#AIQUM 9.181RC1 issues in adding storge to moniotr

1 messages · Page 1 of 1 (latest)

spark gull
#

Hello folks ,

I have reinstalled a AIQUM 9.18.1RC1 in the lab to test stuff arround but i am not able to add anything to it i get this :

2025-12-07 23:42:44 [:ERR]:maint:API:action:[10.7.2.41]::Unable to add cluster datasource. This can occur if the clocks on the systems are not synchronized and the Active IQ Unified Manager HTTPS certificate start date is later than the date on the cluster, or if the cluster has reached the maximum number of EMS notification destinations.

NTP servers are the same as on the stoage same also timezone is the same .

the systems i am trying to add are A400 and A70's at 9.16.1p9 level .

hallow drift
#

that is unfortunately a generic error with adding clusters, and time is not a usual culprit.

this is likely an issue with the cloud agent, it will try to use that by default for ontap versions 9.14 and up. you need port 56443 open between aiqum and the cluster.

but to be sure, you would need to check the server_acq.log and see what it says. there's several things it could be.
https://kb.netapp.com/data-mgmt/AIQUM/AIQUM_Kbs/What_are_the_notable_log_files_and_their_respective_locations_for_Active_IQ_Unified_Manager

spark gull
#

good point i did not notice the change in ports requirements ; i will request the new ports to be opened.

spark gull
#

I reinstalled the AIQUM server to 9.16.1P2 but nothing changed

#

getting :

#

Sequence number
3658599
Description
This message occurs when the cluster agent connection is not in a connected state. Reconnect attempt to establish a connection will be initiated automatically.
Event
mhost.ca.connect.failure: Cluster agent connection of the client: UnifiedManager_05509979-31b3-43cb-97f3-e0a30191a7d9 is not healthy.
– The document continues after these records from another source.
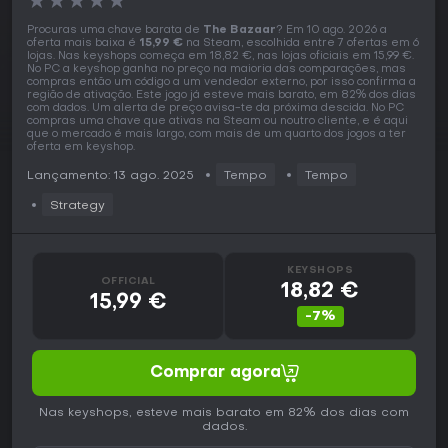
★
★
★
★
★
Procuras uma chave barata de
The Bazaar
? Em 10 ago. 2026 a
oferta mais baixa é
15,99 €
na Steam, escolhida entre 7 ofertas em 6
lojas. Nas keyshops começa em 18,82 €, nas lojas oficiais em 15,99 €.
No PC a keyshop ganha no preço na maioria das comparações, mas
compras então um código a um vendedor externo, por isso confirma a
região de ativação. Este jogo já esteve mais barato, em 82% dos dias
com dados. Um alerta de preço avisa-te da próxima descida. No PC
compras uma chave que ativas na Steam ou noutro cliente, e é aqui
que o mercado é mais largo, com mais de um quarto dos jogos a ter
oferta em keyshop.
Lançamento: 13 ago. 2025
Tempo
Tempo
Strategy
KEYSHOPS
OFFICIAL
18,82 €
15,99 €
-7%
Comprar agora
Nas keyshops, esteve mais barato em 82% dos dias com
dados.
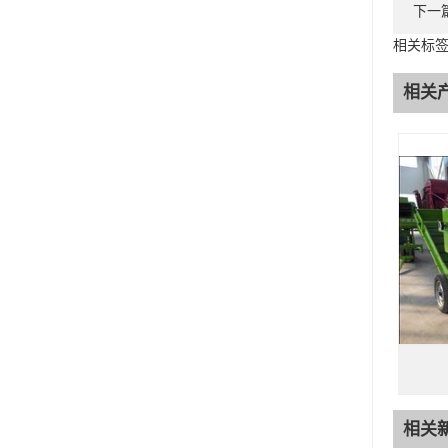
下一
相关标签
相关
相关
Attempting to reconnect. Error: Certificate error: IP address mismatch..
Action
Verify that the connection path to the destination is in healthy state and network security polices are configured as needed to permit connectivity. If this behavior persists, contact NetApp technical support.

#

this is from ontal side of the storage

#

on aiqum logs :

#

2025-12-09 19:21:29 [:INFO]:maint:API:in:[10.7.2.42]::GET: Fetching cluster certificate for host 10.7.0.50 over port 443
2025-12-09 19:21:38 [:INFO]:maint:API:action:[10.7.2.42]::Adding datasource host 10.7.0.50
2025-12-09 19:24:56 [:ERR]:maint:API:action:[10.7.2.42]::Unable to add cluster datasource. This can occur if the clocks on the systems are not synchronized and the Active IQ Unified Manager HTTPS certificate start date is later than the date on the cluster, or if the cluster has reached the maximum number of EMS notification destinations.
2025-12-09 19:25:12 [:INFO]:maint:API:in:[10.7.2.42]::GET: Successfully fetched all datasources.
2025-12-09 19:25:17 [:INFO]:maint:API:in:[10.7.2.42]::GET : Fetched list of Audit Log Files.

hallow drift
#

if you check the cluster, does it have a cert named "05509979-31b3-43cb-97f3-e0a30191a7d9" already? try removing that cert and then try readding the cluster.
https://kb.netapp.com/data-mgmt/AIQUM/AIQUM_Kbs/Unable_to_add_a_cluster_in_AIQUM_Certificate_error__IP_address_mismatch

if that doesn't work, you might need to check the hostname for the server you installed aiqum on. there's also a custom.hostname in aiqum's settings you can try setting.
https://kb.netapp.com/data-mgmt/AIQUM/AIQUM_Kbs/AIQUM_fails_to_add_cluster_datasource_due_to_cloud_agent_unable_to_establish_connection_from_certificate_error_IP_address_mismatch

viscid geode
#

Had the same issue. You need to have 'localhost' and the IP of your AIQUM server in the SAN of the HTTPS certifacte. After regenerating a new CSR with 'localhost' & IP inside SAN I installed the new HTTPS certificate (provided from our CA from the CSR) and then you should be able to add the cluster. (now I'm getting the error 'failed in conversion' , but thats nothing for this thread ^^)

wide rapids
#

So this is interesting as in my case, the request system we use does not allow adding 'localhost' and IP in the SAN. So based on what you just described, I will not be able to use Aiqum against my storage clusters moving forward since I will never be able to meet this requirement.

hallow drift
#

localhost can probably be eliminated by setting the custom hostname option in the aiqum cli. this has worked to get rid of localhost showing up for snmp and mail links.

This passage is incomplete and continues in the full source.